--- Provided information Enclosed Below ---

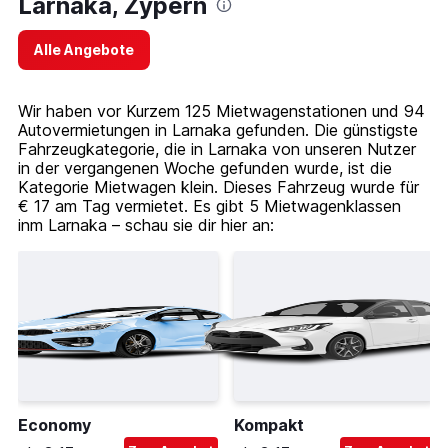
Larnaka, Zypern
Alle Angebote
Wir haben vor Kurzem 125 Mietwagenstationen und 94
Autovermietungen in Larnaka gefunden. Die günstigste
Fahrzeugkategorie, die in Larnaka von unseren Nutzer
in der vergangenen Woche gefunden wurde, ist die
Kategorie Mietwagen klein. Dieses Fahrzeug wurde für
€ 17 am Tag vermietet. Es gibt 5 Mietwagenklassen
inm Larnaka – schau sie dir hier an:
Economy
Kompakt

--- End of Enclosed Provided information ---

Task instructions: Pictures are to be excluded; all other material must be transcribed exactly.

Your response:
Larnaka, Zypern
Alle Angebote
Wir haben vor Kurzem 125 Mietwagenstationen und 94
Autovermietungen in Larnaka gefunden. Die günstigste
Fahrzeugkategorie, die in Larnaka von unseren Nutzer
in der vergangenen Woche gefunden wurde, ist die
Kategorie Mietwagen klein. Dieses Fahrzeug wurde für
€ 17 am Tag vermietet. Es gibt 5 Mietwagenklassen
inm Larnaka – schau sie dir hier an:
Economy
Kompakt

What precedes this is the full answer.